L'état d'urgence a été réactivé à la suite de l'attaque de l'ambassade d'Israël au Caire le 9 septembre. Des manifestants avaient lancé un assaut contre la mission et s'étaient ensuite heurtés à la police. Il y avait eu trois morts et un millier de blessés.

Le ministre de l'Intérieur Mansour Essaoui a déclaré que la loi ne serait utilisée que pour lutter contre le terrorisme, la violence, le trafic d'armes et de stupéfiants et les attaques contre les bâtiments officiels, «sans restreindre les libertés politiques ni la liberté d'expression et d'opinion».

Le Premier ministre Essam Charaf, nommé par le CSFA, a assuré, cité par le journal Al Akbar, que la loi d'urgence était là pour «protéger la révolution».
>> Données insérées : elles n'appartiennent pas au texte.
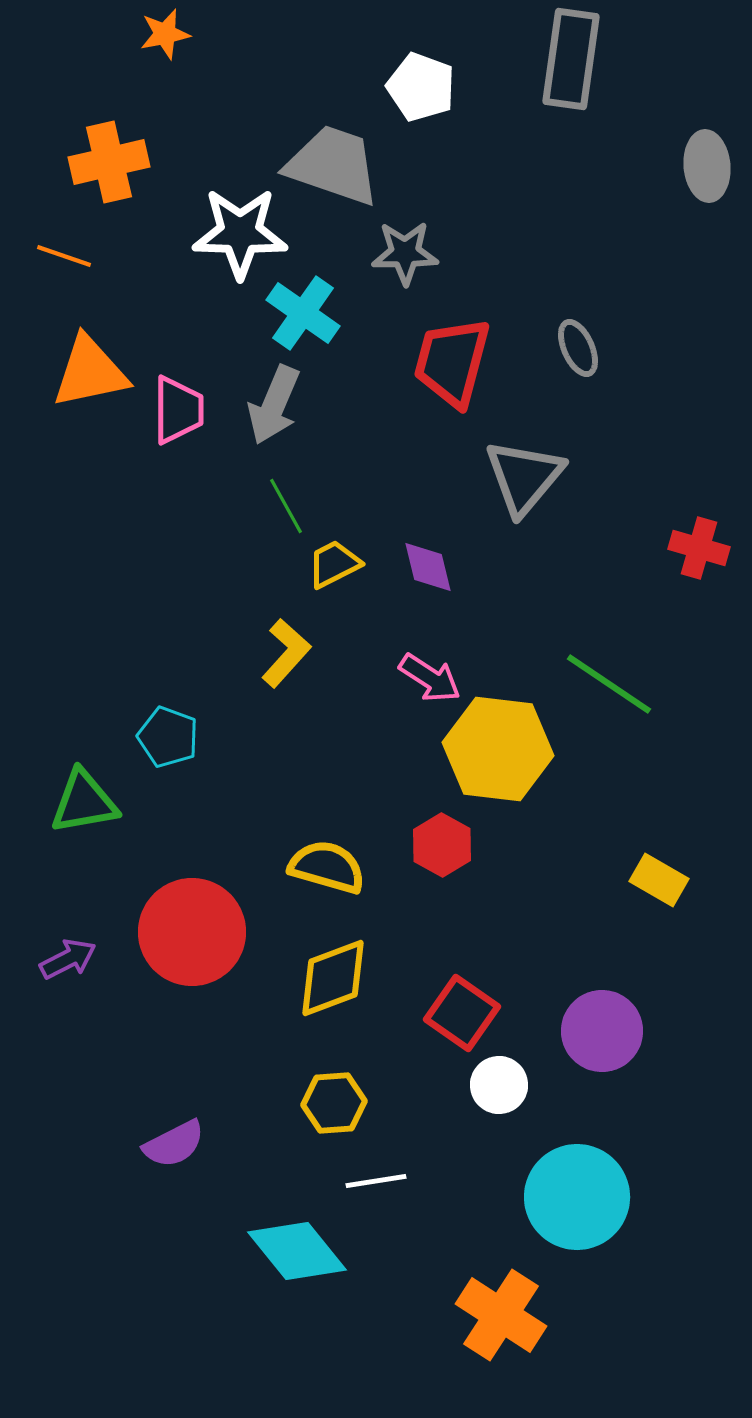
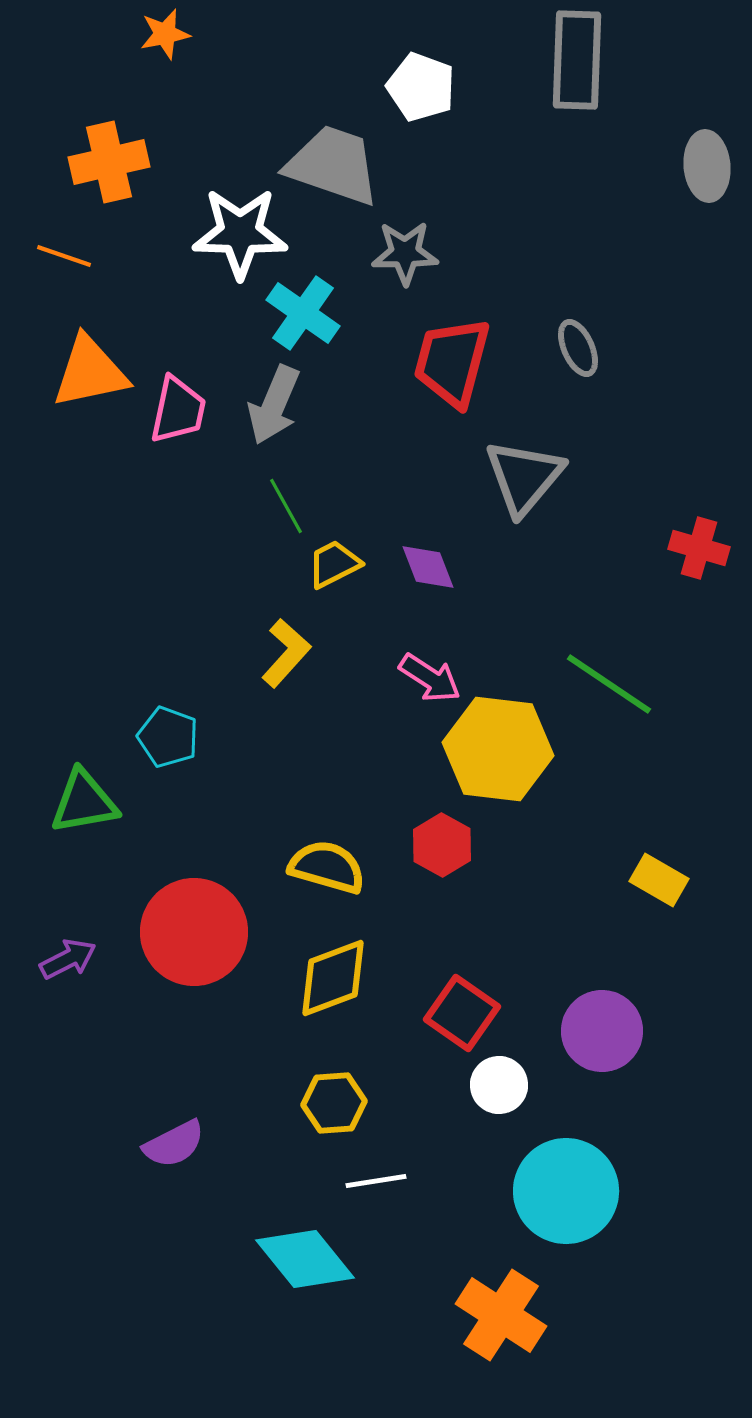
gray rectangle at (571, 59): moved 6 px right, 1 px down; rotated 6 degrees counterclockwise
pink trapezoid at (178, 410): rotated 12 degrees clockwise
purple diamond at (428, 567): rotated 8 degrees counterclockwise
red circle at (192, 932): moved 2 px right
cyan circle at (577, 1197): moved 11 px left, 6 px up
cyan diamond at (297, 1251): moved 8 px right, 8 px down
Ahmed Maher, membre dirigeant du Mouvement du 6 avril, l'un des groupes à la tête de la contestation, a rejeté la décision des militaires qui «n'a aucune raison d'être si la loi pénale est appliquée».

Des militants et des partis politiques ont organisé une marche lundi de la place Tahrir, dans le centre du Caire, au siège du gouvernement afin de protester contre la loi d'urgence et les tribunaux militaires.